**Task description:** Set down again, exactly and only, the lines from the one that contains "Geschnitzte Pflanzen (Monstera)" through the last line of the records below, both included, but not the pictures.
*** Listed entries ***
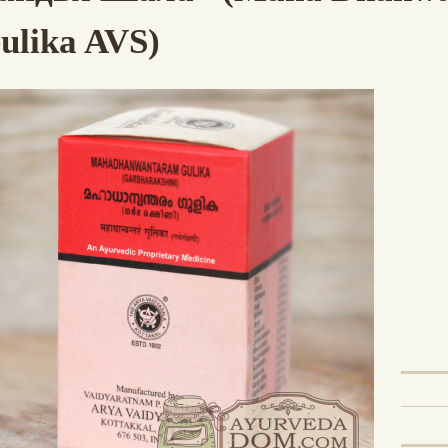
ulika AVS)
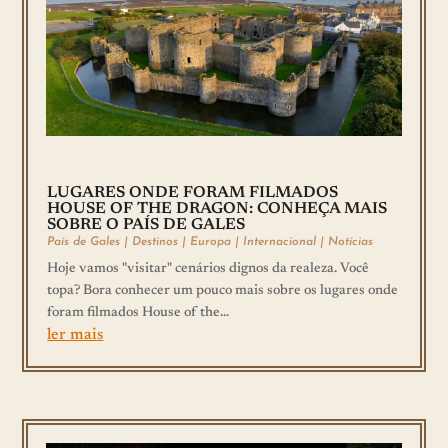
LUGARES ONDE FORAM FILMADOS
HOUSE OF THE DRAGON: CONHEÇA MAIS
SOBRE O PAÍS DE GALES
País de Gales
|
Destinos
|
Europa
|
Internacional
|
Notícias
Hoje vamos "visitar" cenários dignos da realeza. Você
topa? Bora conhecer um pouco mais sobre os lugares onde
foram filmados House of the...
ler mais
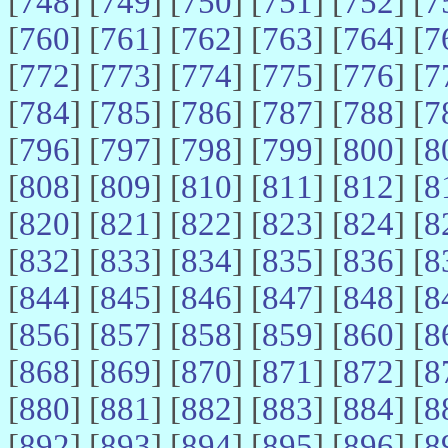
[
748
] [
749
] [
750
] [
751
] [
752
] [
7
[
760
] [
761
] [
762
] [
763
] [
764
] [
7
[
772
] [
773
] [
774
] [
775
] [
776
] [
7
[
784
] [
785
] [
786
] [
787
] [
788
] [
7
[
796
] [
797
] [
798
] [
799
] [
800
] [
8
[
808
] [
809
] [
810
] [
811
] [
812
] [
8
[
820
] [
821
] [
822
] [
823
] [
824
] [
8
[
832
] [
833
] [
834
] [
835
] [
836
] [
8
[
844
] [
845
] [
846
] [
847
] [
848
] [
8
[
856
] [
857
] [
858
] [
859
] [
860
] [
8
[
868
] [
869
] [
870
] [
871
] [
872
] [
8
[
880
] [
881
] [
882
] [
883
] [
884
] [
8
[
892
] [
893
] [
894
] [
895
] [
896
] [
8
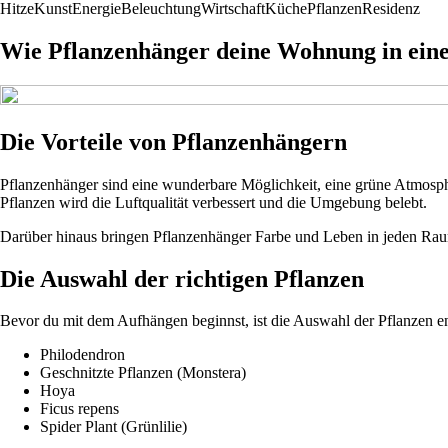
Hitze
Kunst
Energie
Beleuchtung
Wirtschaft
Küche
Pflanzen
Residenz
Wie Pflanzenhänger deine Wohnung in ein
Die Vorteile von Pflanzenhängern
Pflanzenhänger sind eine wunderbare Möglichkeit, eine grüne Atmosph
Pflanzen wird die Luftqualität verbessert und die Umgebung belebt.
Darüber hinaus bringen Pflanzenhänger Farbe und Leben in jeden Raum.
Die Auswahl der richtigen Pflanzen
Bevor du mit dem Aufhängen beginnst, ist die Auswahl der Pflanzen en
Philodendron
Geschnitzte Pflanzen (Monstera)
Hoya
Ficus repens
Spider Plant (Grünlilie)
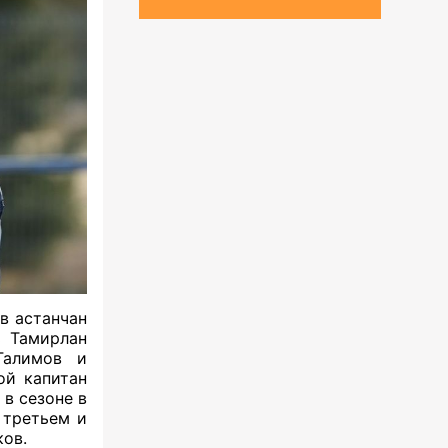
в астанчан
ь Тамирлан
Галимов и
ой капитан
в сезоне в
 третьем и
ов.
*** End of Listed entries ***
**Output below:**
Geschnitzte Pflanzen (Monstera)
Hoya
Ficus repens
Spider Plant (Grünlilie)
в астанчан
ь Тамирлан
Галимов и
ой капитан
в сезоне в
 третьем и
ов.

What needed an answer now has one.